Profile Photo

Jamie Skipworth


Technology Generalist | Software & Data


Geographic Functions in BigQuery

This is a little post to demo a couple of the dead-handy geographic functions that are available in Google Cloud’s BigQuery. I was working on a quick little proof-of-concept project recently where the team and I had to track a bunch of telemetry data on a map in Tableau. The data itself came from a handful of different sources, updated every minute.

Bog standard DataFlow pipeline

It was a pretty standard GCP solution - a DataFlow pipeline to ingest the data from PubSub, apply some transformations and perform basic data quality checks, before loading the data into BigQuery. There’s some other databasey stuff in there around data modelling and conformance so that data could be queried easier and faster, but I’ll skip over that for now.

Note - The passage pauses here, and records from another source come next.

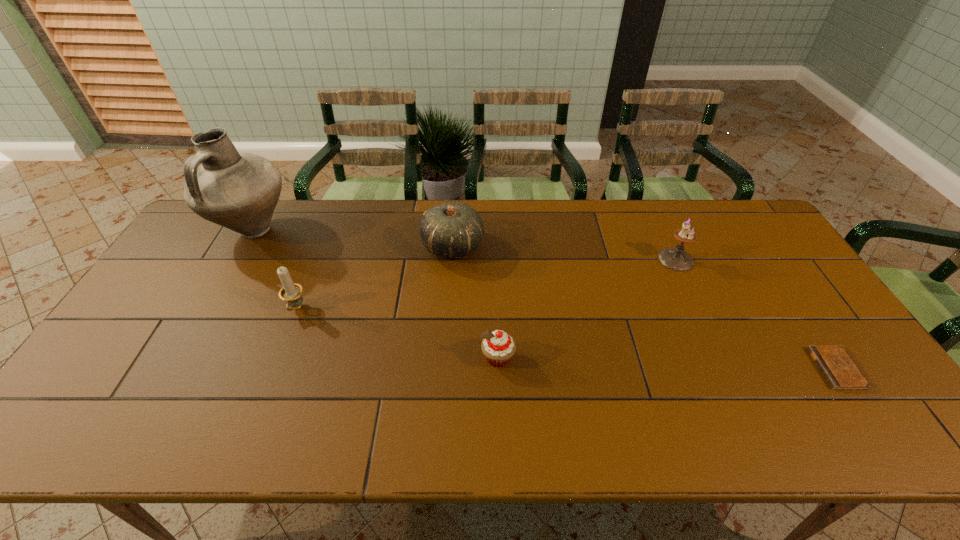 Locate an element on the screen. The image size is (960, 540). object at the left edge is located at coordinates (237, 190).

Identify the location of object at the right edge. (839, 370).

Image resolution: width=960 pixels, height=540 pixels. Find the location of `object at the far left corner`. object at the far left corner is located at coordinates (237, 190).

The height and width of the screenshot is (540, 960). I want to click on free space at the far edge of the desktop, so click(358, 210).

Find the location of a particular element. The width and height of the screenshot is (960, 540). blank area at the near edge is located at coordinates (540, 444).

At what (x,y) coordinates should I click in order to perform the action: click on blank space at the left edge of the desktop. Please return your answer as a coordinate pair (x, y). The image size is (960, 540). Looking at the image, I should click on (134, 385).

In the image, there is a desktop. Find the location of `vacant space at the right edge`. vacant space at the right edge is located at coordinates 797,300.

Locate an element on the screen. This screenshot has height=540, width=960. vacant space at the far right corner of the desktop is located at coordinates (719, 209).

I want to click on free point between the shortest object and the fourth farthest object, so click(566, 339).

Where is `unoccupied position between the third nearest object and the pitcher`? The image size is (960, 540). unoccupied position between the third nearest object and the pitcher is located at coordinates (276, 269). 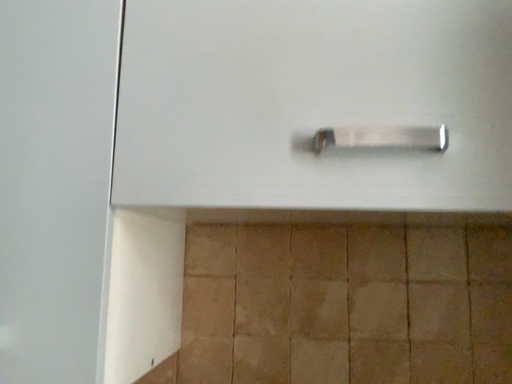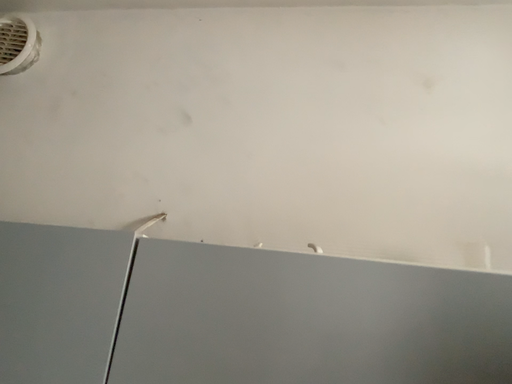 Question: How did the camera likely rotate when shooting the video?

Choices:
 (A) rotated downward
 (B) rotated upward

Answer: (B) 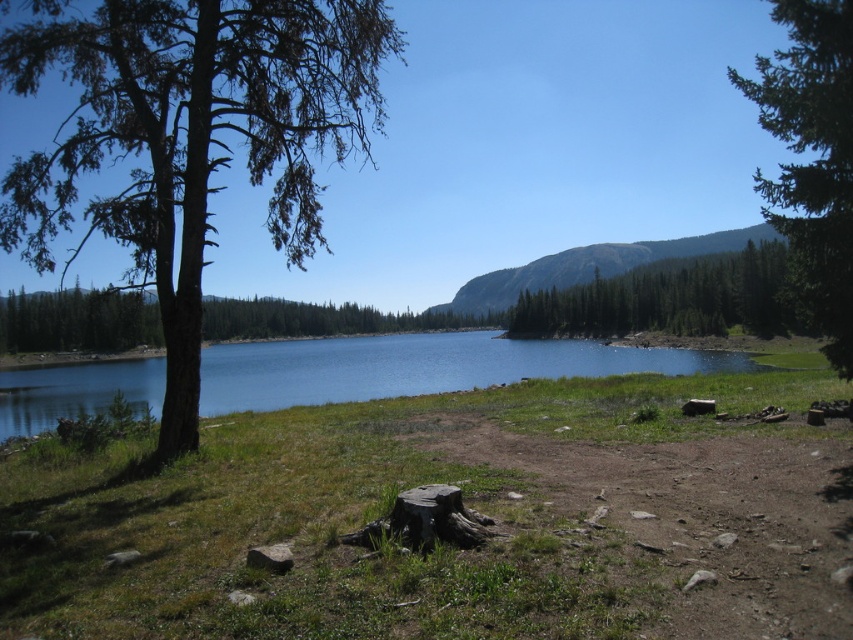 Question: Considering the real-world distances, which object is farthest from the green textured tree at left?

Choices:
 (A) green textured tree at upper center
 (B) green textured tree at upper right
 (C) blue water at center

Answer: (B)

Question: Which of the following is the farthest from the observer?

Choices:
 (A) green textured tree at upper center
 (B) green textured tree at left
 (C) blue water at center
 (D) green textured tree at upper right

Answer: (C)

Question: Is green textured tree at left further to the viewer compared to green textured tree at upper center?

Choices:
 (A) yes
 (B) no

Answer: (B)

Question: Based on their relative distances, which object is farther from the blue water at center?

Choices:
 (A) green textured tree at upper right
 (B) green textured tree at left
 (C) green textured tree at upper center

Answer: (A)

Question: Is green textured tree at left above blue water at center?

Choices:
 (A) yes
 (B) no

Answer: (A)

Question: Observing the image, what is the correct spatial positioning of green textured tree at left in reference to green textured tree at upper center?

Choices:
 (A) below
 (B) above

Answer: (B)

Anyway, with that context out of the way, here’s what some of the data looks like:

$ bq query --nouse_legacy_sql 'select * from `demo_data.vehicle_location` order by datetime asc limit 10'
Waiting on bqjob_r1ec51cdd166d0331_0000016ca6ff2f99_1 ... (0s) Current status: DONE
+------------+-------------+----------------------------------------------+---------------------+
|    lat     |     lon     |                  vehicle_id                  |      datetime       |
+------------+-------------+----------------------------------------------+---------------------+
|  47.529275 |   8.5836066 | iAunO67VXtaJxkQ7qWUQwHamNncPmAWY1MnfpokbvQ0= | 2018-12-21 09:35:06 |
| 47.5292416 |   8.5835483 | iPJpheeZYJWqRkLtnG80Q7++PJpKDBnxE8gO9EPkpfg= | 2018-12-21 09:43:32 |
| 47.5291816 |    8.583465 | DCHwikOUMjXEpMo+0evQ5dNa+3l5FI69mibfsWz6T20= | 2018-12-21 09:55:51 |
| 47.5289516 |   8.5836016 | hMKZxU1OwA0gLgaLMUxAPrx2aWhyZ8FC0avnbq+5CDA= | 2018-12-21 09:56:21 |
|   47.52914 |     8.58345 | dDabbr6vedzq2XRR1119wUxmSBFa31hi/0FJ15Upc5k= | 2018-12-21 10:04:32 |
|  47.529085 |    8.583485 | knNUPX8a1bLUPEni5GKDJtJv0Gi9441z5LyUt0Py41s= | 2018-12-21 10:21:51 |
| 47.5291133 |   8.5834633 | AC63CI3G5jmzEr4ME+l21B3D1eB8okKqGTZDg6n/kwg= | 2018-12-21 10:49:10 |
| -32.755805 | 151.7629183 | mQ0q7QqmbF7i9VkimU3ulgLU5At0gTx3NbSLJu6MD+Q= | 2019-01-07 13:11:37 |
|   47.52906 |   8.5836383 | D8gLebEzZsSoxPlZmBJTuDLUiGTrnX/OpPVV2oJp9cc= | 2019-01-29 16:17:36 |
| 47.5292516 |   8.5833783 | g/ZeZZvppsHbU6rPAXAISkHEdrQgOPwo1OIoQ7hqPXI= | 2019-01-30 10:00:01 |
+------------+-------------+----------------------------------------------+---------------------+

Pretty bare-bones - just latitude, longitude, and the timetamp the position was recorded. A subset of the same data visualised on a map looks like this:

Raw data on a map

Each of the those points represents the position of a single vehicle at a particular point in time, so what we’re looking at is all positions for our entire timeframe. It’s hard to see the path itself, so wouldn’t it be cool if we could draw lines between the points?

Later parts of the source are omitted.